2300AD Classic Reference Page
Fiction: Fifth Foreign Legion
Photos and quotes by David Nilsen.
As players of 2300AD know, the game universe is the same as that of Twilight: 2000, only 300 years in the future. But how was that intervening 300 years developed by the staff of GDW?
The following is from the Traveller: 2300 Referee's Manual.
"The background history for Traveller: 2300 was developed over the course of 1985-86 using a grand social-political-economic-military-diplomatic simulation known fondly here as The Game. The future course of history depended not on just one person's ideas as of what the future would be like, but on the interaction of many people's ideas — the ones that survived were the ones that withstood the conflict and diplomacy of The Game. Beginning with the conduct of World War III, players manipulated their nations on five or ten year turns to bring them into the future of 2300. Players in The Game were—
John Astell (Mexico, Romania, and India).

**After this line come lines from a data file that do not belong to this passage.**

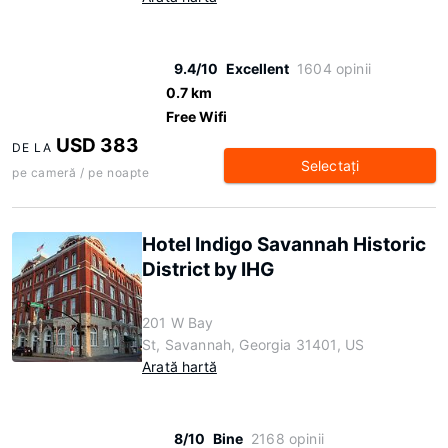
9.4/10
Excellent
1604 opinii
0.7 km
Free Wifi
USD 383
DE LA
Selectaţi
pe cameră / pe noapte
Hotel Indigo Savannah Historic
District by IHG
201 W Bay
St, Savannah, Georgia 31401, US
Arată hartă
8/10
Bine
2168 opinii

Rich Banner (Russia, Zimbabwe, and Canada).
Kevin Brown (Cuba, the Ukraine, and Australia).
Timothy B. Brown (United Kingdom, Algeria, and Manchuria).
Larry Butz (Venezuela, Italy, Iran, and Angola).
John Harshman (France, Argentina, and Israel).
Dr. David MacDonald (Military Government of the United States, Poland, and Canton).
Marc W. Miller (Azania, Japan, Bolivia, and Egypt).
Matt Renner (Civilian Government of the United States, Sweden, and Nigeria).
Wayne Roth (Brazil, Spain, and Turkey).
Loren Wiseman (New America, Germany, and Indonesia).
Frank Chadwick (Referee and kibbitzing player)."
The rules for The Game can be found online
But missing are the charts -- and most notably -- The Map.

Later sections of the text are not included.